(DATA TO EXAMINE)
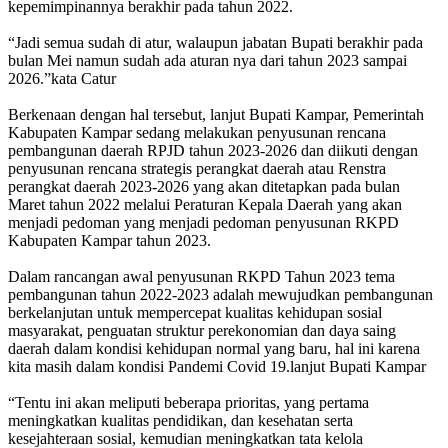
kepemimpinannya berakhir pada tahun 2022.
“Jadi semua sudah di atur, walaupun jabatan Bupati berakhir pada
bulan Mei namun sudah ada aturan nya dari tahun 2023 sampai
2026.”kata Catur
Berkenaan dengan hal tersebut, lanjut Bupati Kampar, Pemerintah
Kabupaten Kampar sedang melakukan penyusunan rencana
pembangunan daerah RPJD tahun 2023-2026 dan diikuti dengan
penyusunan rencana strategis perangkat daerah atau Renstra
perangkat daerah 2023-2026 yang akan ditetapkan pada bulan
Maret tahun 2022 melalui Peraturan Kepala Daerah yang akan
menjadi pedoman yang menjadi pedoman penyusunan RKPD
Kabupaten Kampar tahun 2023.
Dalam rancangan awal penyusunan RKPD Tahun 2023 tema
pembangunan tahun 2022-2023 adalah mewujudkan pembangunan
berkelanjutan untuk mempercepat kualitas kehidupan sosial
masyarakat, penguatan struktur perekonomian dan daya saing
daerah dalam kondisi kehidupan normal yang baru, hal ini karena
kita masih dalam kondisi Pandemi Covid 19.lanjut Bupati Kampar
“Tentu ini akan meliputi beberapa prioritas, yang pertama
meningkatkan kualitas pendidikan, dan kesehatan serta
kesejahteraan sosial, kemudian meningkatkan tata kelola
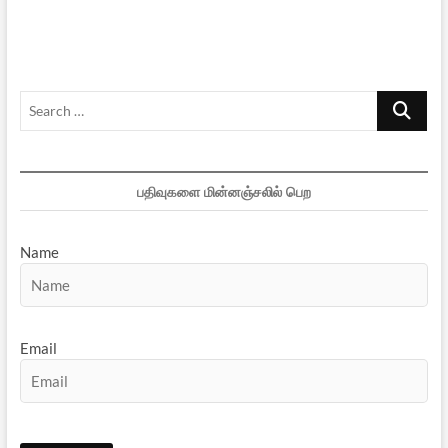
பக்கங்கள்…
Search
…
பதிவுகளை மின்னஞ்சலில் பெற
Name
Email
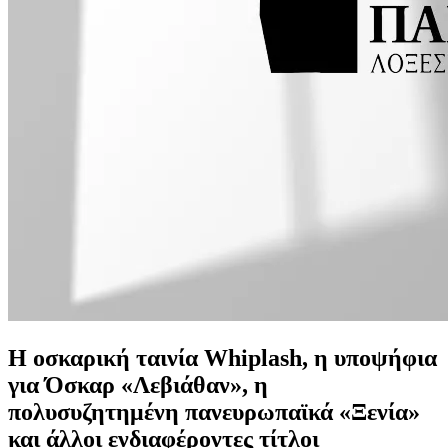
Η οσκαρική ταινία Whiplash, η υποψήφια
για Όσκαρ «Λεβιάθαν», η
πολυσυζητημένη πανευρωπαϊκά «Ξενία»
και άλλοι ενδιαφέροντες τίτλοι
(End DATA TO EXAMINE)
| TASK ITEM |
Write only the number of lines in the data where the string "Kampar" can be found.

| YOUR SOLUTION |
4